Segment Open

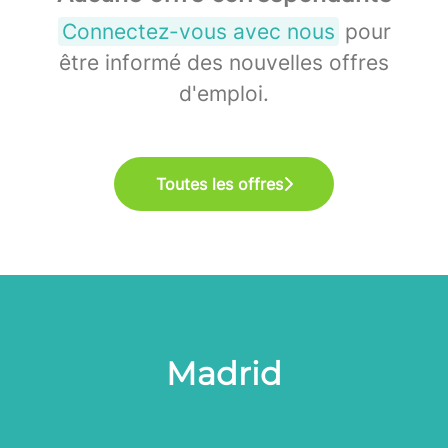
Connectez-vous avec nous
pour
être informé des nouvelles offres
d'emploi.
Toutes les offres
Madrid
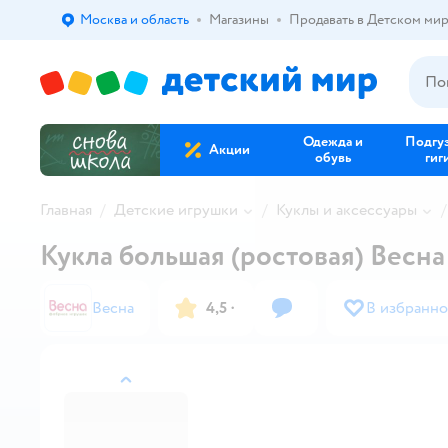
Москва и область
Магазины
Продавать в Детском ми
Выбор адреса доставки.
Одежда и
Подгу
Акции
обувь
гиг
Главная
Детские игрушки
Куклы и аксессуары
Кукла большая (ростовая) Весн
Весна
4,5
·
В избранно
назад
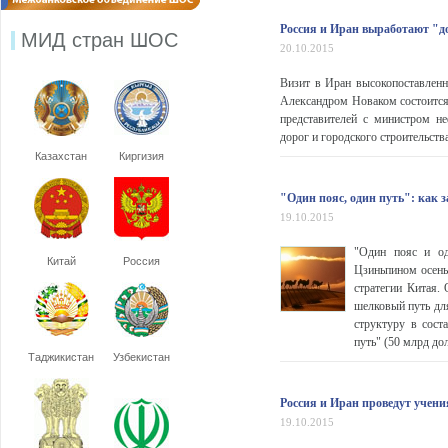
Россия и Иран выработают "д
МИД стран ШОС
20.10.2015
Визит в Иран высокопоставленн
Александром Новаком состоится 
представителей с министром н
дорог и городского строительств
Казахстан
Киргизия
"Один пояс, один путь": как 
19.10.2015
"Один пояс и од
Китай
Россия
Цзиньпином осень
стратегии Китая.
шелковый путь для
структуру в сос
путь" (50 млрд до
Таджикистан
Узбекистан
Россия и Иран проведут учени
19.10.2015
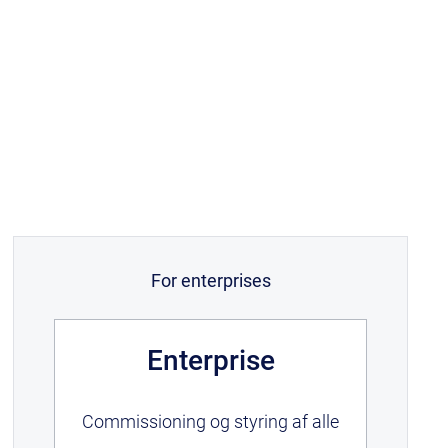
For enterprises
Enterprise
Commissioning og styring af alle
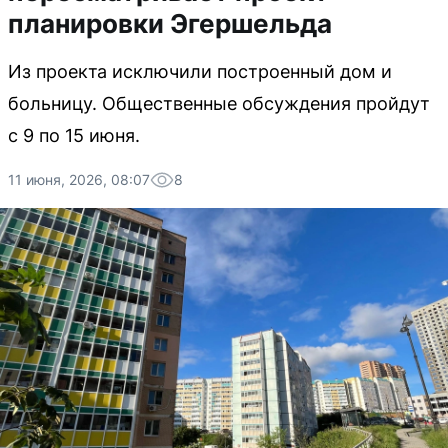
планировки Эгершельда
Из проекта исключили построенный дом и
больницу. Общественные обсуждения пройдут
с 9 по 15 июня.
11 июня, 2026, 08:07
8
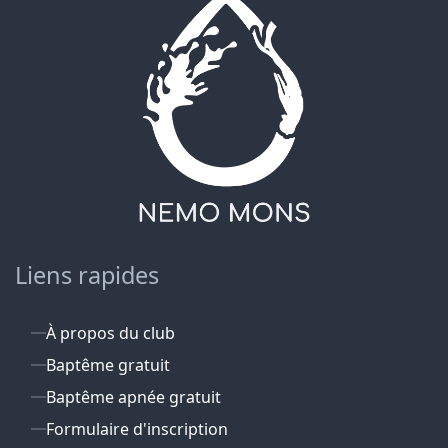
Liens rapides
À propos du club
Baptême gratuit
Baptême apnée gratuit
Formulaire d'inscription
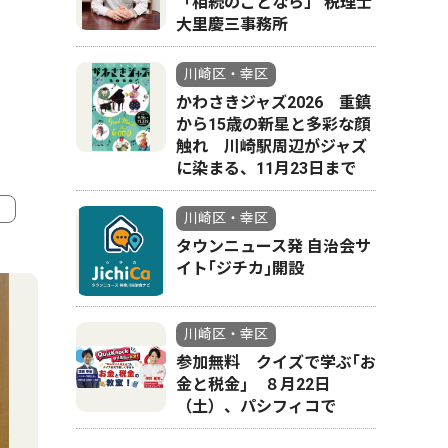
「相続のことなら」 税理士
大里慶三事務所
川崎区・幸区
かわさきジャズ2026 重鎮
から15歳の新星と多彩な顔
触れ 川崎駅周辺がジャズ
に染まる、11月23日まで
川崎区・幸区
タウンニュース発 自治会サ
4
5
イト｢ジチカ｣開設
川崎区・幸区
参加無料 クイズで学ぶ｢お
金と税金｣ ８月22日
（土）、パシフィコで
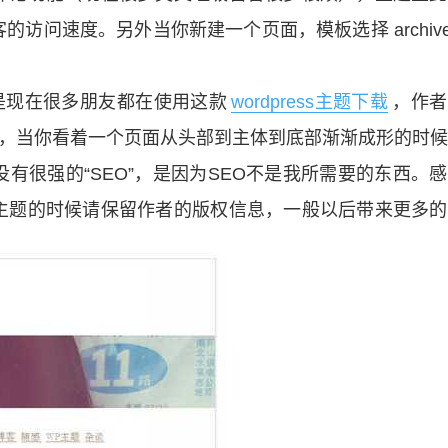
问速度。另外当你新建一个页面，模板选择 archive
是现在很多朋友都在使用这款
wordpress主题下载
，作者
”，当你看着一个页面从头部到主体到底部渐渐成形的时
有很强的“SEO”，是因为SEO不是我所需要的东西。
主题的时候请保留作者的版权信息，一般以后带来更多的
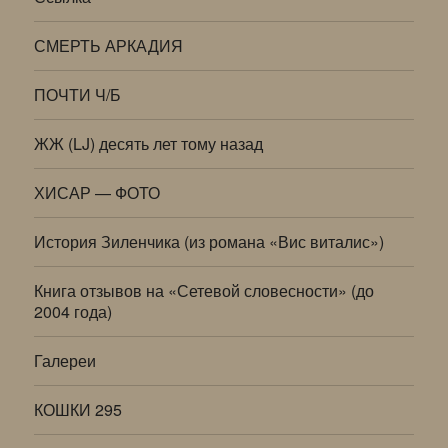
СМЕРТЬ АРКАДИЯ
ПОЧТИ Ч/Б
ЖЖ (LJ) десять лет тому назад
ХИСАР — ФОТО
История Зиленчика (из романа «Вис виталис»)
Книга отзывов на «Сетевой словесности» (до
2004 года)
Галереи
КОШКИ 295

Segment Closed

* **Task**: All lines of the data that hold "Один" need to be copied.

* **Result**:
"Один пояс, один путь": как 
"Один пояс и од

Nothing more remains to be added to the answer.